W3C | Submissions

Team Comment on "Binary RDF Representation for Publication and Exchange (HDT)" Submission

W3C is pleased to receive the Binary RDF Representation for Publication and Exchange (HDT) Submission from DERI Galway.

The Submission proposes a binary representation of RDF graphs intended for efficient transfer. The term dictionary and the graph encoding (e.g. integer arrays or bitmaps) can be broken up across multiple resources. The HDT Submission defines extensions to the VoID vocabulary to provide metadata related for HDT formats, graph statistics and a general category of publication items.

Implementations

There is an open source implementation, HDT-It!, documented in a separate document.

Relationships to W3C Activities

Efficient interchange of RDF graphs is clearly relevant to the Semantic Web Activity. However, there is, at the moment, no Working Group that would actively pursue this line of work.

While the current RDF Working Group is working on a standard for Turtle, the current standard serialization for RDF is RDF/XML. The Efficient XML Interchange Working Group has standardized a binary format for XML. Tensions exist between re-using an existing standard and creating a new standard, more tightly coupled to the RDF data and query model:

EXI is done
EXI is specified, implemented and debugged; there is a substantial community who already understand it.
model-specificity
EXI produces XML, requiring an e.g.

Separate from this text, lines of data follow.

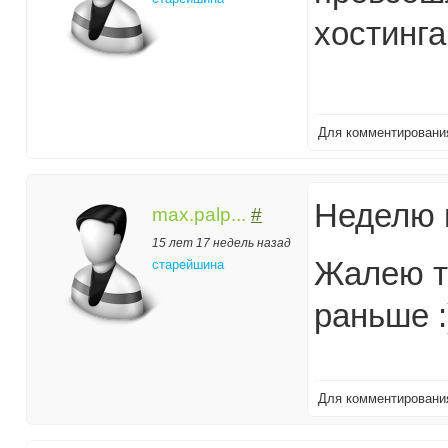
хостинга
Для комментирован
Неделю н
max.palp...
#
15 лет 17 недель назад
Жалею то
старейшина
раньше :
Для комментирован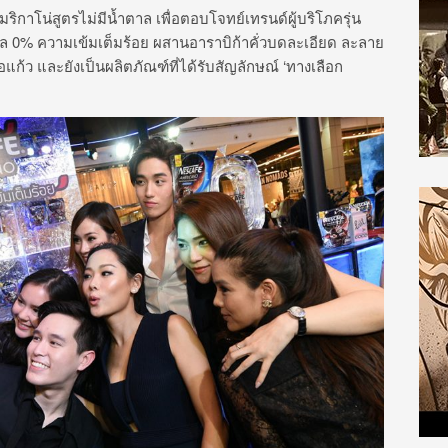
ริกาโน่สูตรไม่มีน้ำตาล เพื่อตอบโจทย์เทรนด์ผู้บริโภครุ่น
ำตาล 0% ความเข้มเต็มร้อย ผสานอาราบิก้าคั่วบดละเอียด ละลาย
่อแก้ว และยังเป็นผลิตภัณฑ์ที่ได้รับสัญลักษณ์ ‘ทางเลือก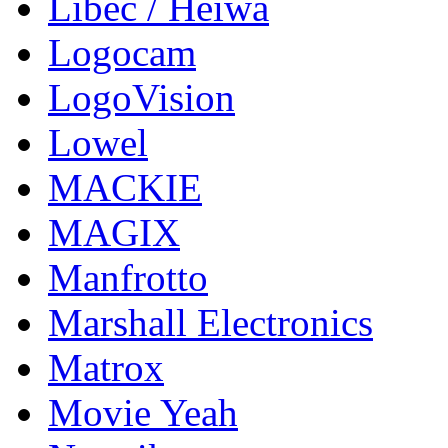
Libec / Heiwa
Logocam
LogoVision
Lowel
MACKIE
MAGIX
Manfrotto
Marshall Electronics
Matrox
Movie Yeah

RDF/XML SAX handler to produce RDF triples; HDT is framed directly in terms of the RDF graph data model.
RDF/XML's open content model
RDF/XML's EXI encoding will produce heavy tag dictionaries and light CDATA dictionaries; we're unsure if that's optimal either in theory or in common implementation. Benchmarking the encoding time and final size of large RDF graphs would clarify this impact.
re-applicability of model
HDT's format is useful in memory or memory-mapped files in that the indexing favors common query navigation paths through RDF graphs.

Next Steps

It is possible that a future Working Group will standardize a binary serialization for RDF, taking this Submission as input. The use cases presented by this Submission, as well as performance metrics that discriminate HDT from RDF/XML over EXI, will serve as input for future work on EXI.